Virgínia deu um grito, mas foi ignorada pelo fantasma.
― Veja meu esqueleto forte da época da juventu… ― quase levou um tapão de Virgínia na orelha.
― Exijo uma explicação, Sir Simon! O que aconteceu nessa sala? De quem é esse esqueleto? Que objetos são esses? Quem prendeu esse esqueleto com as correntes?
― Pedoe-me, senhorita, mas as únicas coisas de que eu posso falar são de meus velhos e esquálidos ossos e da causa de minha morte. Apenas me lembro dos dois irmãos de minha amada, descobrindo o que aconteceu com ela, enquanto eu, o culpado daquilo, fugia ileso.
― Mas como o senhor tem coragem de chamar a mulher que o senhor assassinou de “amada”? Se o senhor a amava, por que a assassinou, por que tirou-lhe a vida? ― perguntou Virgínia com o rosto coberto de lágrimas.
― Essa é a questão: na época em que cometi o crime, meus olhos estavam cegos para o amor que sentia por ela, cobertos pela venda negra da raiva, da raiva de coisas tolas para as quais não deveria ter dado atenção. Por não ter chorado naquela época, não posso chorar agora que finalmente me arrependo. Por isso preciso da senhorita.

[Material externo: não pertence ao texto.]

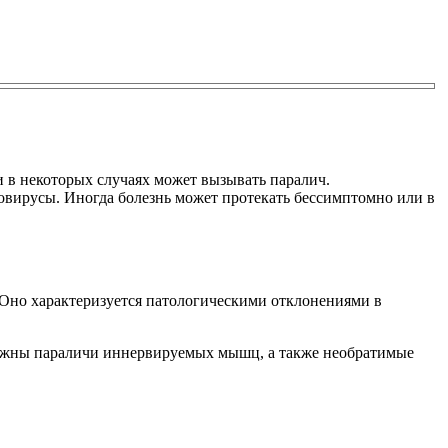
и в некоторых случаях может вызывать паралич.
иовирусы. Иногда болезнь может протекать бессимптомно или в
 Оно характеризуется патологическими отклонениями в
зможны параличи иннервируемых мышц, а также необратимые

Virgínia se ajoelhou aos prantos, chocada com a crueldade das mortes, cansada da longa caminhada.
― Coitado do senhor… morto … de fome … de sede… obrigado a observar … a comida e a água… enquanto agonizava… Como isso foi cruel!
― Espere … obrigado a observar enquanto morria de fome e sede? Acho que me recordo…
― Sim… veja como o esqueleto está buscando pegar o que tinha dentro dos recipientes, sem contudo alcançá-los.
Um estrondo sacudiu a masmorra, derrubando pó e poeira. Um ser de aparência negra rodopiou surgindo das sombras do esqueleto. Ele tinha uma foice, asas e uma capa completamente negra, a ponto de quase sugar a luz que o fantasma emitia. Com uma voz estrondosa ele falou:
― A profecia está quase completa, Sir Simon. A jovem de tom dourado veio salvá-lo, chorando e rezando pelos seus pecados. Quando o ritual tiver terminado, sua alma será libertada para o mundo dos mortos. A primeira parte já está completa. A senhorita Virgínia chorou pelos seus pecados. Porém, ainda lhe falta rezar pela alma do fantasma. A senhorita deverá escutar a prece que será rezada e deve repeti-la com atenção. Diga “INFERNO” quando estiver pronta.
Virgínia, atônita, olhou para o fantasma, com quem estava de mãos dadas até aquele momento, ansiosa. Sir Simon assentiu reconfortantemente com seu brilho fantasmagórico. Então ela olhou confiante para o ser negro e falou:
― INFERNO.
Um brilho negro paranormal explodiu e, a partir desse momento, tudo estava fora do entendimento humano. Quando a prece acabou, uma porta negra surgiu na lateral e Virgínia se despediu para sempre do fantasma de Canterville Chase. Antes de partir, porém, Sir Simon lhe entregou um presente de agradecimento e despedida: uma caixinha de joias linda, de uma cor negra com lacinho cinza. A porta se fechou as suas costas e ela voltou pasma e amadurecida para sua família.